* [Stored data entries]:
....................
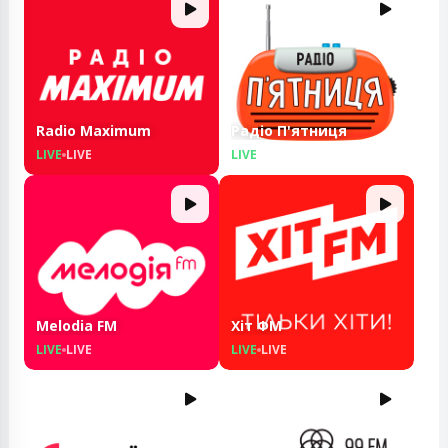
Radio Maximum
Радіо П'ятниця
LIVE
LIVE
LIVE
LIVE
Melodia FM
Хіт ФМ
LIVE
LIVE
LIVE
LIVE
....................
All entries above must be repeated exactly; pictures are to be left out.

Radio Maximum
Радіо П'ятниця
LIVE
LIVE
LIVE
LIVE
Melodia FM
Хіт ФМ
LIVE
LIVE
LIVE
LIVE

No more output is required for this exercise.